Съезд принял решение создать комиссию из 25 присутствовавших на съезде делегатов, для поисков наследства и нанять для этого известного адвоката Кулябко-Корецкого.
Однако первая поездка Кулябко-Корецкого в Лондон оказалась безрезультатной.
Ост-Индская компания была ликвидирована в 1858 году. И ни получить подтверждений того, что в ней находились золотые червонцы Павла Полуботко, ни узнать, куда были переданы невостребованные вклады, адвокату не удалось.
Второй поездке помешала начавшаяся Первая мировая война.
Инне Никандровне Рошевской после начала войны было не до наследства. Ее сына Бориса Шеболдаева арестовали за участие в подпольной большевистской организации. Рошевской пришлось использовать весь свой авторитет и все влияние на высокопоставленных пациентов (она была врачом, окончила Сорбонну и много лет практиковала в Ставрополе), чтобы ссылку в Сибирь Борису заменили отправкой санитаром на Закавказский фронт.
Но даже оказавшись на фронте, потомок гетмана не прекратил большевистской агитации.
От очередного ареста с плачевными последствиями его спасла лишь Февральская революция. Шеболдаева избрали заместителем председателя военно-революционного комитета Кавказской армии.
А вскоре Шеболдаев оказался в Баку, где после провозглашения Бакинской коммуны был назначен заместителем наркома по военным и морским делам.
Именно тогда он познакомился с будущим членом Политбюро Анастасом Микояном.
Их обоих арестовали после падения коммуны. И они оба каким-то чудом не попали в число 26 расстрелянных бакинских комиссаров.
Дружба двух большевиков была настолько тесна, что, работая в Ростове, Микоян и Шеболдаев жили со своими семьями в одной квартире и питались в складчину.
В двадцатые годы Шеболдаева неоднократно переводили с места на место: Кавказ, Туркестан, Поволжье и, наконец, Москва.
В 1925 году наследника гетмана назначают заместителем заведующего орграспредотделом ЦК ВКП(б) — святая святых партии, ведавшем всей расстановкой партийных кадров, а затем он становится первым секретарем Северо-Кавказского крайкома ВКП(б).
Тогда же, в 1930-е, по словам его сына Сергея, Шеболдаеву позвонил некий человек и сказал, что он может получить наследство гетмана Полуботко.
Шеболдаев ответил, что не интересуется этим, и положил трубку.3
Возможно, Петр Шеболдаев счел звонок чьей-то провокацией. Но существуют данные, говорящие, что это было не так.
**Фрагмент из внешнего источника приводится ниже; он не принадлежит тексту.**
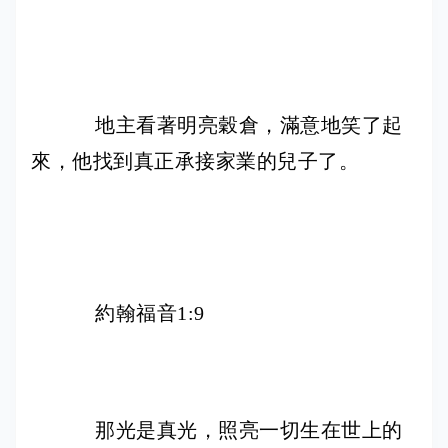
地主看著明亮穀倉，滿意地笑了起
來，他找到真正承接家業的兒子了。
約翰福音1:9
那光是真光，照亮一切生在世上的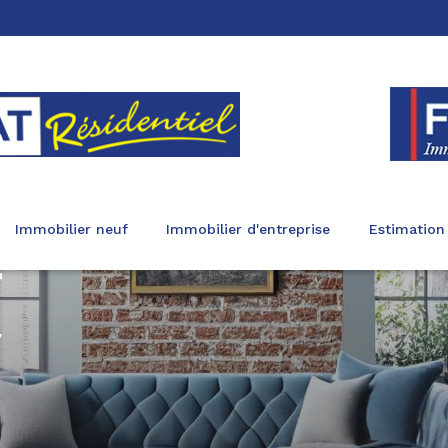
immobilier neuf
immobilier d'entreprise
estimation
T
y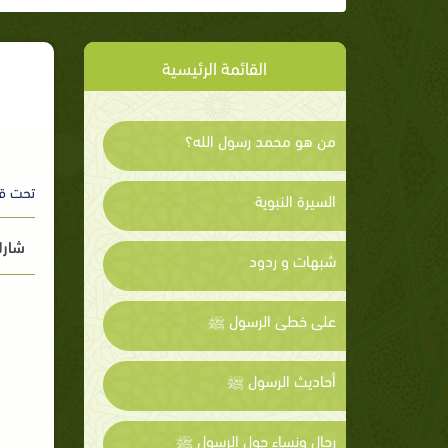
القائمة الرئيسية
من هو محمد رسول الله؟
تحت ق
السيرة النبوية
شارك
شبهات و ردود
على خطى الرسول ﷺ
أحاديث الرسول ﷺ
رجال ونساء حول الرسول ﷺ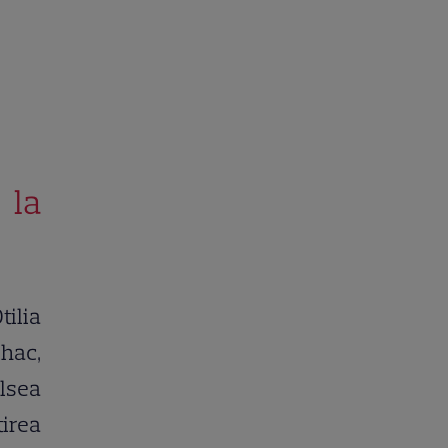
 la
ilia
lhac,
elsea
tirea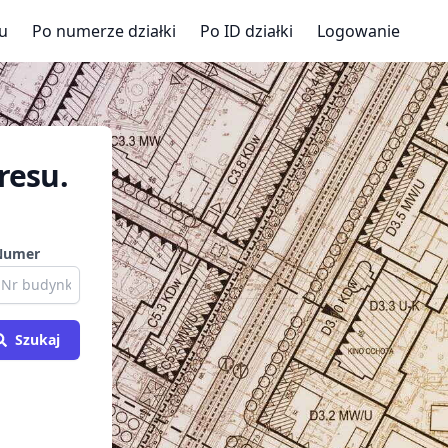
u
Po numerze działki
Po ID działki
Logowanie
resu.
Numer
Szukaj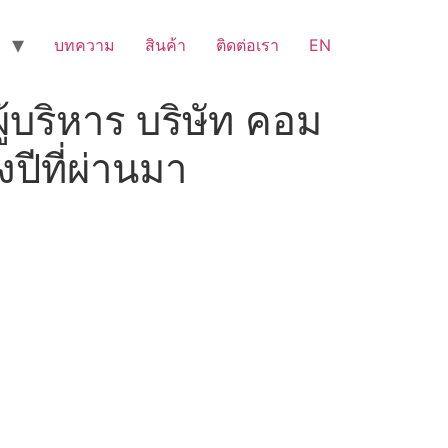
บทความ
สินค้า
ติดต่อเรา
EN
บริหาร บริษัท คอม
ปีที่ผ่านมา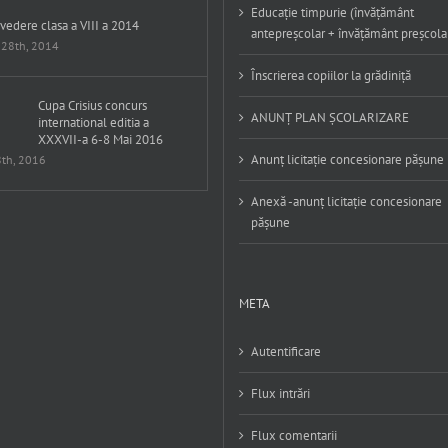
Educație timpurie (învățământ
vedere clasa a VIII a 2014
antepreșcolar + învățământ preșcola
 28th, 2014
Înscrierea copiilor la grădiniță
Cupa Crisius concurs
ANUNȚ PLAN ȘCOLARIZARE
international editia a
XXXVII-a 6-8 Mai 2016
Anunț licitație concesionare pășune
8th, 2016
Anexă -anunț licitație concesionare
pășune
META
Autentificare
Flux intrări
Flux comentarii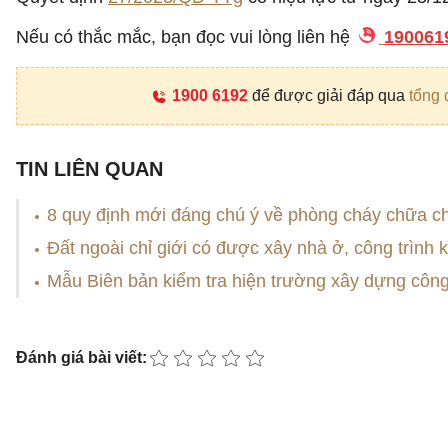
Nếu có thắc mắc, bạn đọc vui lòng liên hệ
190061
1900 6192
để được giải đáp qua
tổng 
TIN LIÊN QUAN
8 quy định mới đáng chú ý về phòng cháy chữa ch
Đất ngoài chỉ giới có được xây nhà ở, công trình
Mẫu Biên bản kiểm tra hiện trường xây dựng công 
Đánh giá bài viết: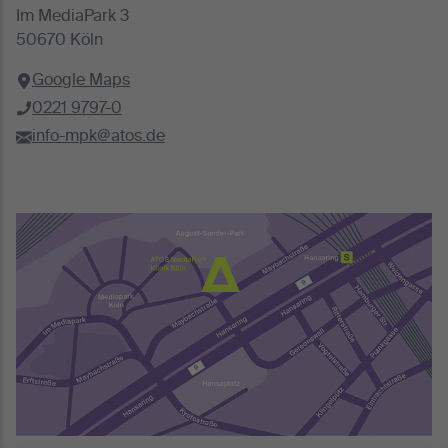
Im MediaPark 3
50670 Köln
Google Maps
0221 9797-0
info-mpk@atos.de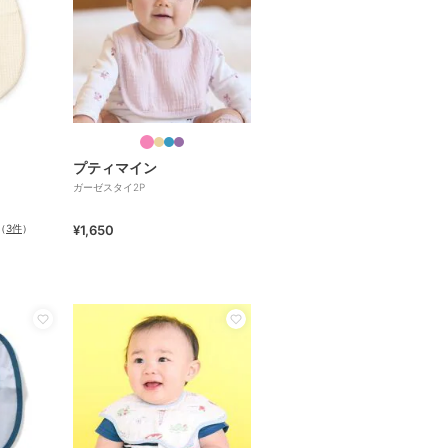
プティマイン
ガーゼスタイ2P
（
3件
）
¥1,650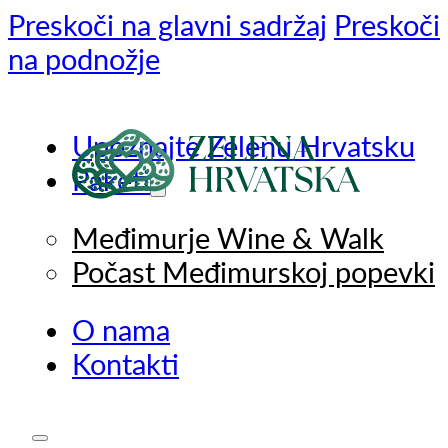
Preskoči na glavni sadržaj
Preskoči
na podnožje
Upoznajte Zelenu Hrvatsku
Paketi
Međimurje Wine & Walk
Počast Međimurskoj popevki
O nama
Kontakti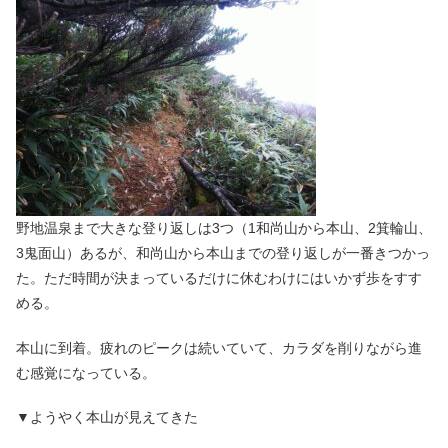
野地温泉まで大きな登り返しは3つ（1和尚山から本山、2箕輪山、
3鬼面山）あるが、和尚山から本山までの登り返しが一番きつかっ
た。ただ時間が決まっているだけに休むわけにはいかず歩をすす
める。
本山に到着。疲れのピークは続いていて、カラダを削りながら進
む感覚になっている。
▼ようやく本山が見えてきた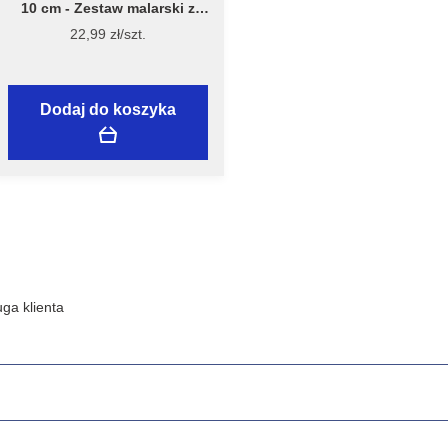
10 cm - Zestaw malarski z
wałkiem Welur 10 cm, model
22,99 zł/szt.
7981 – Flügger
Dodaj do koszyka
ga klienta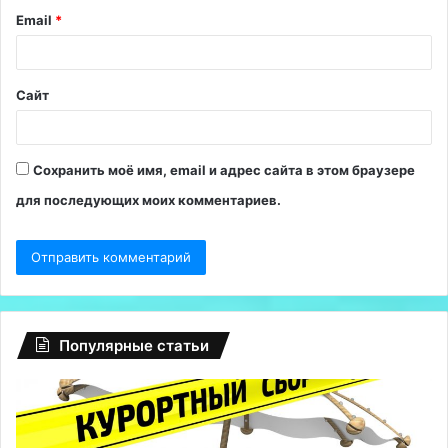
и
Email
*
й
*
Сайт
Сохранить моё имя, email и адрес сайта в этом браузере
для последующих моих комментариев.
Популярные статьи
Глобальный
Р
сбой
о
на
5-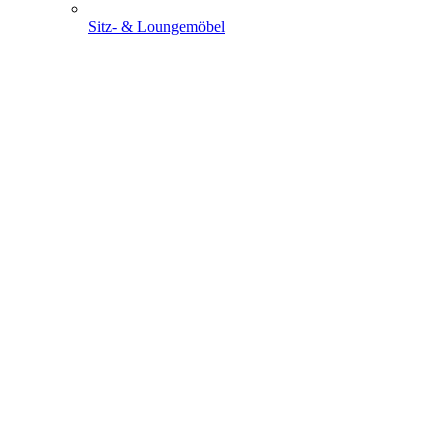
Sitz- & Loungemöbel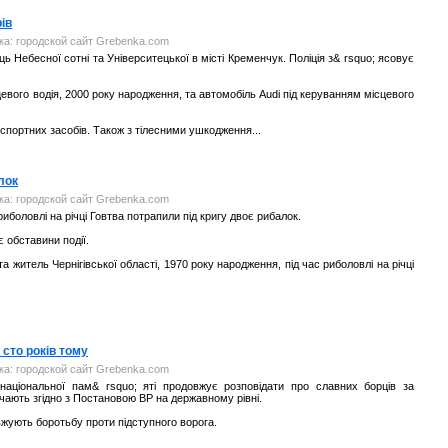
ів
нка: городской сайт Grebenka.com
ь Небесної сотні та Університецької в місті Кременчук. Поліція з& rsquo; ясовує
евого водія, 2000 року народження, та автомобіль Audi під керуванням місцевого
нспортних засобів. Також з тілесними ушкодження...
лок
нка: городской сайт Grebenka.com
иболовлі на річці Говтва потрапили під кригу двоє рибалок.
 обставини події.
 житель Чернігівської області, 1970 року народження, під час риболовлі на річці
 сто років тому
нка: городской сайт Grebenka.com
національної пам& rsquo; яті продовжує розповідати про славних борців за
ачають згідно з Постановою ВР на державному рівні.
овжують боротьбу проти підступного ворога.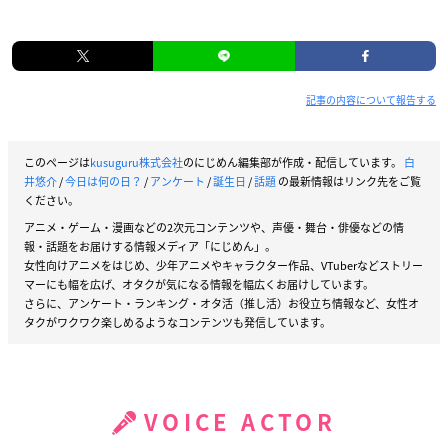
記事の内容について報告する
このページは
kusuguru株式会社
のにじめん編集部が作成・配信しています。
白
井悠介
/
今日は何の日？
/
アンケート
/
誕生日
/
話題
の最新情報はリンク先をご覧
ください。
アニメ・ゲーム・漫画などの2次元コンテンツや、声優・舞台・俳優などの情
報・話題をお届けする情報メディア「にじめん」。
女性向けアニメをはじめ、少年アニメやキャラクター作品、VTuberなどストリー
マーにも幅を広げ、オタクが気になる情報を幅広くお届けしています。
さらに、アンケート・ランキング・オタ活（推し活）お役立ち情報など、女性オ
タクがワクワク楽しめるようなコンテンツも発信しています。
VOICE ACTOR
Много лет спустя в печати появилась следующая история.
В 1922 году в посольство УССР в Вене (такие существовали до образования СССР) обратился некий человек, приехавший из Бразилии и назвавшийся Остапом Полуботько — прямым потомком одного из сыновей гетмана.
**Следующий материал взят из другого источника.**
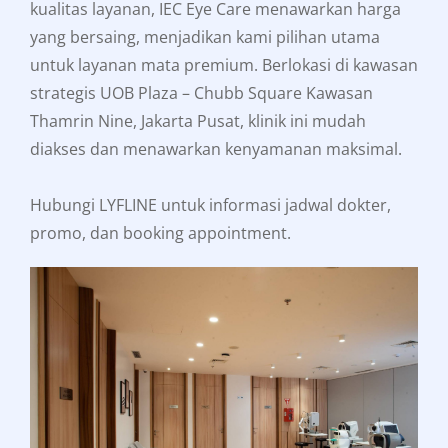
kualitas layanan, IEC Eye Care menawarkan harga
yang bersaing, menjadikan kami pilihan utama
untuk layanan mata premium. Berlokasi di kawasan
strategis UOB Plaza – Chubb Square Kawasan
Thamrin Nine, Jakarta Pusat, klinik ini mudah
diakses dan menawarkan kenyamanan maksimal.
Hubungi LYFLINE untuk informasi jadwal dokter,
promo, dan booking appointment.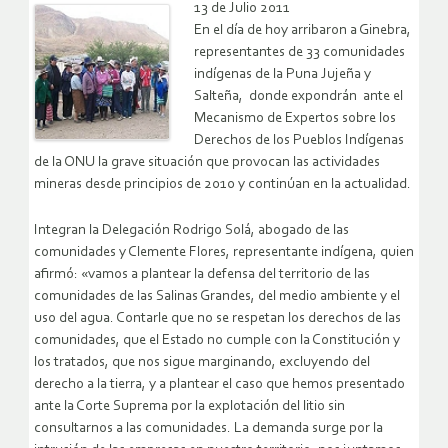
13 de Julio 2011
En el día de hoy arribaron a Ginebra,
representantes de 33 comunidades
indígenas de la Puna Jujeña y
Salteña, donde expondrán ante el
Mecanismo de Expertos sobre los
Derechos de los Pueblos Indígenas
de la ONU la grave situación que provocan las actividades
mineras desde principios de 2010 y continúan en la actualidad.
Integran la Delegación Rodrigo Solá, abogado de las
comunidades y Clemente Flores, representante indígena, quien
afirmó: «vamos a plantear la defensa del territorio de las
comunidades de las Salinas Grandes, del medio ambiente y el
uso del agua. Contarle que no se respetan los derechos de las
comunidades, que el Estado no cumple con la Constitución y
los tratados, que nos sigue marginando, excluyendo del
derecho a la tierra, y a plantear el caso que hemos presentado
ante la Corte Suprema por la explotación del litio sin
consultarnos a las comunidades. La demanda surge por la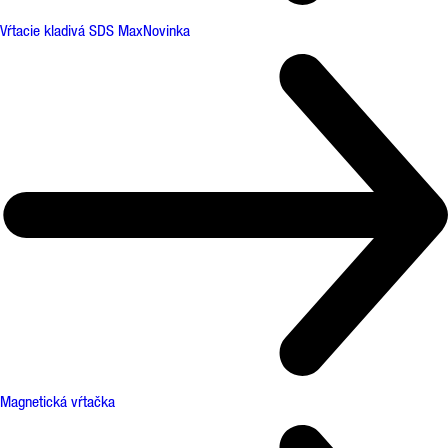
Vŕtacie kladivá SDS Max
Novinka
Magnetická vŕtačka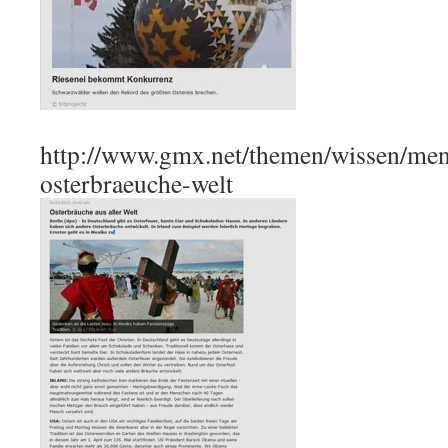
http://www.gmx.net/themen/wissen/men
osterbraeuche-welt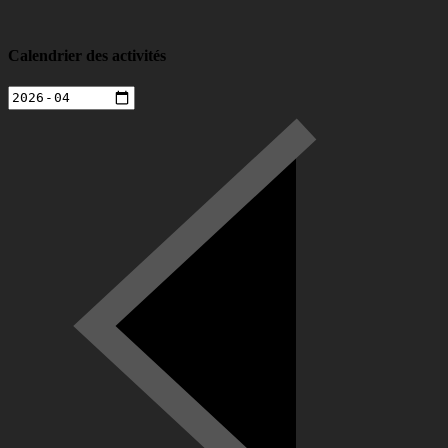
Calendrier des activités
Он показал послу Юрию Коцюбинскому фотокопию документа о вкладе Полуботька, подлинник которого он якобы хранил в надежном месте, и предложил следующую сделку: он передает право на получение денег правительству УССР, а за передачу подлинника документа получит один процент накопившейся огромной суммы.
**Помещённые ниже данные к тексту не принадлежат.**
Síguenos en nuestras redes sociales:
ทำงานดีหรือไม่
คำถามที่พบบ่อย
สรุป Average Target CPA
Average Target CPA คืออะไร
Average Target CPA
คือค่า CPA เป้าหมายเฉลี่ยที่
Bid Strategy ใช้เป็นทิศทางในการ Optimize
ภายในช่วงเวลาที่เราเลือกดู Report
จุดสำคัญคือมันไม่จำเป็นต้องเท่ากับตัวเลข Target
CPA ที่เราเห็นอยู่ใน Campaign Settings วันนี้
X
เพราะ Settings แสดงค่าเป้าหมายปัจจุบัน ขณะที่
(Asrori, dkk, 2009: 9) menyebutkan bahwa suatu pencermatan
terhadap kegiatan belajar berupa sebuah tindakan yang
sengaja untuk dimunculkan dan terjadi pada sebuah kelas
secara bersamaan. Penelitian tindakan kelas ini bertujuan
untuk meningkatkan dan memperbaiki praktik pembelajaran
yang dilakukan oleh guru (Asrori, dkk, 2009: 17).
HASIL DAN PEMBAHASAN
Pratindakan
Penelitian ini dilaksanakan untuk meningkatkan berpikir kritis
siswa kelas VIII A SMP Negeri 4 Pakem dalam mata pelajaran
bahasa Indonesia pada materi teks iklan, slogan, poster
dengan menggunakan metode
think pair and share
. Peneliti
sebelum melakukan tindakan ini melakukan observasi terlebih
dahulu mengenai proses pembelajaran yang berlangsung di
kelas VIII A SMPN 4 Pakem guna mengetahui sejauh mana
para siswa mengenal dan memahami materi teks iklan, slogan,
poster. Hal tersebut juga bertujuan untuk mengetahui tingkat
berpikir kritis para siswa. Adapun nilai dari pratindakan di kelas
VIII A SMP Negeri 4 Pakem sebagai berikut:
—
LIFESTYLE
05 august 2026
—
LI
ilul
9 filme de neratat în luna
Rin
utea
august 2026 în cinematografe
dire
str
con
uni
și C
Как говорилось в той же публикации, на переговоры с британской стороны прибыл полковник Роберт Митчелл из «Бэнк оф Ингланд», который заявил, что сначала ему нужно удостовериться в подлинности документов. Но даже если они окажутся подлинными, это не означает, что наследство будет передано правительству Украины.
Во-первых, это правительство не признано Великобританией.
А во-вторых, сумма с накопившимися процентами слишком велика для того, чтобы говорить о ее передаче. Речь может идти лишь о какой-либо полюбовной сделке.
Возможно, звонок Борису Шеболдаеву был отголоском этой истории. Может быть, англичане, обеспокоенные появлением прямого наследника и подлинных документов, начали искать путь для проведения полюбовной сделки через самого влиятельного в СССР наследника гетмана.
Еще несколько лет спустя сестре Бориса Шеболдаева, Ольге Шеболдаевой-Широченской, во Внешторгбанке в Москве рассказали о некоей делегации англичан, которые приезжали для проведения переговоров о наследстве гетмана.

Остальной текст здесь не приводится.